## Produce constructor standings 

In [0]:
dbutils.widgets.text('p_file_date', '2021-03-21')
v_file_date = dbutils.widgets.get('p_file_date')

In [0]:
%run ../includes/configuration

In [0]:
%run ../includes/common_functions

## Find race years for which the data is to be reprocessed

In [0]:
race_results_df = spark.read.format('delta').load(f'{presentation_folder_path}/race_results') \
    .filter(f"file_date = '{v_file_date}'") 


In [0]:
race_year_list = df_column_to_list(race_results_df, 'race_year')

In [0]:
from pyspark.sql.functions import col 
race_results_df = spark.read.format('delta').load(f'{presentation_folder_path}/race_results') \
    .filter(col('race_year').isin(race_year_list))

In [0]:
#Si queremos contar el numero de victorias que tuvo cada constructor en la temporada, en este caso 2020, podemos usar la funcion when. 
#Cuando la condición se cumpla, devuelve 1 que en este caso es la posición de la tabla. 

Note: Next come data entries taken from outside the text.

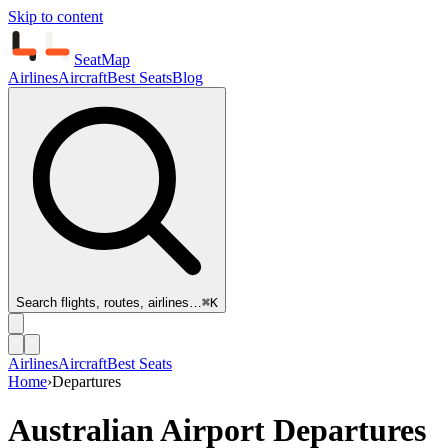
Skip to content
SeatMap
Airlines
Aircraft
Best Seats
Blog
Search flights, routes, airlines…
⌘K
Airlines
Aircraft
Best Seats
Home
›
Departures
Australian Airport Departures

from pyspark.sql.functions import sum, when, col, count

constructor_standings_df = race_results_df \
    .groupBy('race_year', 'team') \
    .agg(sum('points').alias('total_points'),
         count(when(col('position') == 1, True)).alias('wins'))
    


In [0]:
from pyspark.sql.window import Window 
from pyspark.sql.functions import desc, rank, asc

constructor_rank_spec = Window.partitionBy('race_year').orderBy(desc('total_points'), desc('wins')) #creamos la funcion de ventana con la especificación 
final_df = constructor_standings_df.withColumn('rank', rank().over(constructor_rank_spec)) #creamos el rank por cada constructor



In [0]:
merge_condition = 'tgt.team = src.team AND tgt.race_year = src.race_year'
merge_delta(final_df, 'f1_presentation', 'constructor_standings', presentation_folder_path, merge_condition, 'race_year')